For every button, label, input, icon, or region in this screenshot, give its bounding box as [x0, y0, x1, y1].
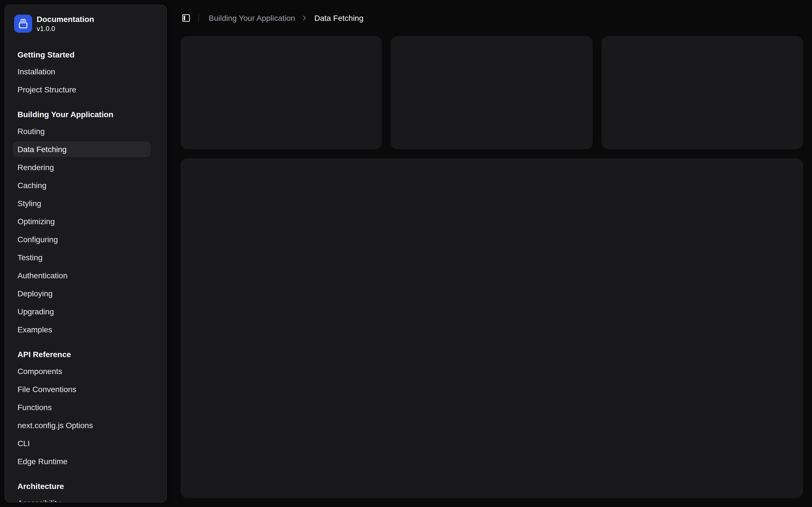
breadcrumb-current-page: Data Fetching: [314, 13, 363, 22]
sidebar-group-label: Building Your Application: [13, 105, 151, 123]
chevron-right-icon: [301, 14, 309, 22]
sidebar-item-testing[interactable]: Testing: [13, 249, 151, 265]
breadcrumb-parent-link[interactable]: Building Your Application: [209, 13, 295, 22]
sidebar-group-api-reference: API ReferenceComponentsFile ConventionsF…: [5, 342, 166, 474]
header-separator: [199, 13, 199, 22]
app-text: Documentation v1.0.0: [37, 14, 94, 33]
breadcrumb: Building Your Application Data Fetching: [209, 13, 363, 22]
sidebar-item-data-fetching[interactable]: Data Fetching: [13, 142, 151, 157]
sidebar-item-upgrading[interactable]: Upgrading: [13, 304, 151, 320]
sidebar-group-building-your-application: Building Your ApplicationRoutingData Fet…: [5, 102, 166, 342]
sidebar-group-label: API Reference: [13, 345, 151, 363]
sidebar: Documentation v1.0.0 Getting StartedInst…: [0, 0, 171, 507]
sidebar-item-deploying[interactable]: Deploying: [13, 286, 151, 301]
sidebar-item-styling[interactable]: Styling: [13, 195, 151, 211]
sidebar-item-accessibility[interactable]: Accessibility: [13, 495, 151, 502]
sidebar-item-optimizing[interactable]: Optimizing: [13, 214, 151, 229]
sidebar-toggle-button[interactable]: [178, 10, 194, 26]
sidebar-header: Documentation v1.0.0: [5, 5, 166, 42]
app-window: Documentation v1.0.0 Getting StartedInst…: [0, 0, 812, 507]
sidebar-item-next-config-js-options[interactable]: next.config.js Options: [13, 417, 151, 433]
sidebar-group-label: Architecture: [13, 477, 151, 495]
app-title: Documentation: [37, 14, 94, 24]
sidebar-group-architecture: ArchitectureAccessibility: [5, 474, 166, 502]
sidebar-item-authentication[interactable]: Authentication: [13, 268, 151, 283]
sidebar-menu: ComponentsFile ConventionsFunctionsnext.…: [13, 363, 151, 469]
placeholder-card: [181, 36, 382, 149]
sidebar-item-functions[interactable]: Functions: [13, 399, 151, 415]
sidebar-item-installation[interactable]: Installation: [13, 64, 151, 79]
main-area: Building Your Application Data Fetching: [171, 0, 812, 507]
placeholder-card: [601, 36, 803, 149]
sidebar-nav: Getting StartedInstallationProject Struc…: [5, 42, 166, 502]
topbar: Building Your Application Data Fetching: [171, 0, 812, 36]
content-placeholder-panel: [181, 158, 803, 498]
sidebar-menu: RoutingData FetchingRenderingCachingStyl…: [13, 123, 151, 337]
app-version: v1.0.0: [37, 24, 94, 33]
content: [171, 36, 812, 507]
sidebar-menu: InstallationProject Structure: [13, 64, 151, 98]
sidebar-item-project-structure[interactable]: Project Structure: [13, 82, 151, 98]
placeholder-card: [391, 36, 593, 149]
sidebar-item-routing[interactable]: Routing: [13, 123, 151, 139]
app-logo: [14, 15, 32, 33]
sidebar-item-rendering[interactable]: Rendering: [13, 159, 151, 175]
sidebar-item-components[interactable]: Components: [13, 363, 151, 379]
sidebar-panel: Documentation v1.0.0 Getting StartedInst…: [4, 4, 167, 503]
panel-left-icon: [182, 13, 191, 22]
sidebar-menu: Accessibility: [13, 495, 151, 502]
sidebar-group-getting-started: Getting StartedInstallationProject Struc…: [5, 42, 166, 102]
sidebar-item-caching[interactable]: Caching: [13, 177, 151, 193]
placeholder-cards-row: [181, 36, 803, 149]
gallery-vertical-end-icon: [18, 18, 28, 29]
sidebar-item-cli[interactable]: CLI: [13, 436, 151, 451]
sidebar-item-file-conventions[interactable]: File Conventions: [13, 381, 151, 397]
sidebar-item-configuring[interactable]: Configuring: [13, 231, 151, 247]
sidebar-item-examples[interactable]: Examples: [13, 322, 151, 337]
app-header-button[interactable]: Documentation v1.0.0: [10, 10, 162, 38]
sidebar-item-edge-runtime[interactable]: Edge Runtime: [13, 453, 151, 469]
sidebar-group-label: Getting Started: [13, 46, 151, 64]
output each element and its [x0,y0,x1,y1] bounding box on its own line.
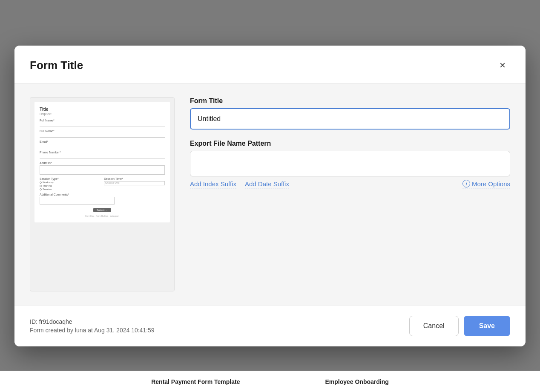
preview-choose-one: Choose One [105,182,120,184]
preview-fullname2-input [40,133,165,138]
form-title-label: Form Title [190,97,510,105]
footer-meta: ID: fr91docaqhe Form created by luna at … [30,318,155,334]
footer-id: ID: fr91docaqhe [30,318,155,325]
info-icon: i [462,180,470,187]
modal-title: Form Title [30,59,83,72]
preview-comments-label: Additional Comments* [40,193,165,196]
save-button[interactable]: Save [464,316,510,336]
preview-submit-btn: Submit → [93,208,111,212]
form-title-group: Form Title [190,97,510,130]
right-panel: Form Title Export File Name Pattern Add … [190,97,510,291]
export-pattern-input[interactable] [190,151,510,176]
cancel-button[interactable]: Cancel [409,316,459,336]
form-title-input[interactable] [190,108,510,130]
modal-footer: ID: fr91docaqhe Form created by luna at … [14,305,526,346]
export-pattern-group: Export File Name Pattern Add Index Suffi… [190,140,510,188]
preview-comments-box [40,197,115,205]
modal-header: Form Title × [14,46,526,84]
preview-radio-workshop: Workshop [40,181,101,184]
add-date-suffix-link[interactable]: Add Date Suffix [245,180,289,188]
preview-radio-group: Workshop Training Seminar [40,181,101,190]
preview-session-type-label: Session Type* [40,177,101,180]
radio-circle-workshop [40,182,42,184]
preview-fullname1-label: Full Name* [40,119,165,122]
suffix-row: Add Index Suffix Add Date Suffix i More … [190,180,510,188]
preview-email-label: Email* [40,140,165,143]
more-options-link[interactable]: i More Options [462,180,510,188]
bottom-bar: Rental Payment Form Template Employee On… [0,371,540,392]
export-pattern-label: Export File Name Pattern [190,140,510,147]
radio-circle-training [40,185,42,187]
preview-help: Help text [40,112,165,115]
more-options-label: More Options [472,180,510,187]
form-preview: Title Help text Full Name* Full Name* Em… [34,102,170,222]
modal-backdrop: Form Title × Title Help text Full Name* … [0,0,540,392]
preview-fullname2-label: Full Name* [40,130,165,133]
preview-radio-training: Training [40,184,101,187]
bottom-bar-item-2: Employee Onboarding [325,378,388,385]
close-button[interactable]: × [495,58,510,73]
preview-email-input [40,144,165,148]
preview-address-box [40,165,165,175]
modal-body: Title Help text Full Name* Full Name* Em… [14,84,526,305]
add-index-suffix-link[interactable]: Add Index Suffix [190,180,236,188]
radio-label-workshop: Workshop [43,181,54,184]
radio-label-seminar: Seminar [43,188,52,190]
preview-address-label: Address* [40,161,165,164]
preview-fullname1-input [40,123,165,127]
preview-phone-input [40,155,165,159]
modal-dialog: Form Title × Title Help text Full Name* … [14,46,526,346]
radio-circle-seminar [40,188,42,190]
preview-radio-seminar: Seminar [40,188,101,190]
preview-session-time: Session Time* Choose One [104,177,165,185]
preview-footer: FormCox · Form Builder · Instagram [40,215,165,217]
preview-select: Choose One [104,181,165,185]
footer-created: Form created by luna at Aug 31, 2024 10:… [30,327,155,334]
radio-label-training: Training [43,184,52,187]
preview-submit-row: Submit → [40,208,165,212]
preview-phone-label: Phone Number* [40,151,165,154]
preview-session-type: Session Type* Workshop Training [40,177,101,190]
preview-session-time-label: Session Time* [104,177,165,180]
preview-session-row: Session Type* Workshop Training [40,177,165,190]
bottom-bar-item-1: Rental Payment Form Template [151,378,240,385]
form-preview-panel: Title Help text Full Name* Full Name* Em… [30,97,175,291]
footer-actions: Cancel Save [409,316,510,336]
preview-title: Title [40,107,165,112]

• • • • • • •

_Work to be completed:_ The answer must consist of every line in the records above that contains the word "bottom".

_Written answer:_
bottom-bar: Rental Payment Form Template Employee On… [0,371,540,392]
bottom-bar-item-2: Employee Onboarding [325,378,388,385]
bottom-bar-item-1: Rental Payment Form Template [151,378,240,385]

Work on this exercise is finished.